The author's struggle against deeply instilled religious based self hate is not unique and countless LGBT individuals continue this struggle even as I type this post.  And for what purpose?  So that pompous, self-centered, self congratulatory preachers and clergy can shake down the masses for money and so that their weak minded followers can feel superior to others?  It is a travesty, yet given the undeserved deference given to religion this poisonous and deadly phenomenon continues to destroy lives. 

Like the author, I was lucky and both of my late parents accepted me unconditionally when I came out (it's why I established a scholarship to help financially needy LGBT teens in their honor), but far too many LGBT individuals are not so lucky.  Hence the disproportionate number of LGBT yoth among the homeless in our cities.

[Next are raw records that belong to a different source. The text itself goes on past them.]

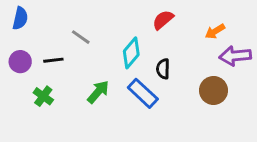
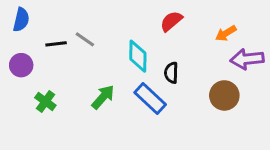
cyan diamond: (131, 53) -> (138, 56), turned -40
black line: (53, 60) -> (56, 44), moved

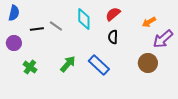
cyan diamond: (138, 56) -> (84, 19), moved
purple arrow: (247, 59) -> (163, 39), turned -35
black semicircle: (171, 73) -> (113, 37), moved

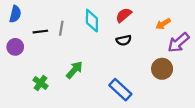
gray line: (56, 26) -> (61, 28), turned 64
black semicircle: (113, 37) -> (124, 40), turned -104
blue rectangle: (99, 65) -> (120, 90), moved
green cross: (30, 67) -> (40, 83), moved

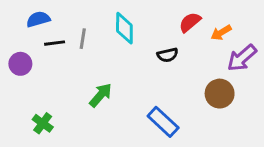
blue semicircle: (15, 14) -> (38, 19), moved, turned -119
red semicircle: (124, 15) -> (190, 22), moved
green cross: (40, 83) -> (43, 123), moved

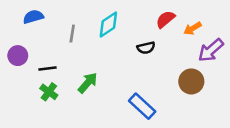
cyan diamond: (124, 28) -> (108, 24), turned 56
black line: (55, 43) -> (48, 69), moved
green cross: (43, 123) -> (49, 92), moved

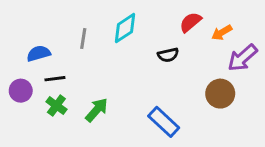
blue semicircle: (33, 17) -> (39, 53), moved
purple circle: (18, 56) -> (21, 91), moved
green arrow: (88, 83) -> (97, 110), moved

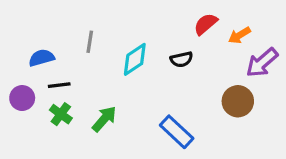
cyan diamond: (125, 28) -> (135, 59), moved

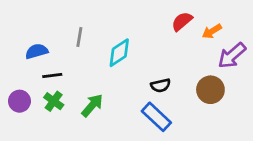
black semicircle: (181, 59) -> (161, 85), moved
purple circle: (22, 98) -> (19, 101), moved

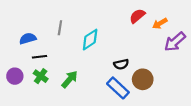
brown circle: (210, 90) -> (143, 79), moved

Unlike the author, I did try to end my own life.  Twice.  First through a massive dose of Xanax - I lost consciousness as my former partner got me to the ER - and later via a fifth of vodka and a running vehicle in a closed garage.  In the later attempt, the police, alerted by the boyfriend, showed up before I completed the act.  Other LGBT individuals succeed where I failed all to often.  What drove me to it in both instances was the hate and viciousness against gays fanned by the "godly Christian" folk that pervades many members of the judiciary and far too many members of society who seemingly can only feel good about themselves when making life for others a living Hell.  Science tells us that being gay is normal and unchangeable for a certain percentage of us.  Yet the self-designated godly folk prefer to cling to the writings of ignorant Bronze Age herders so that they can look down on others.  Religion in this form is a pervasive evil and it needs to die.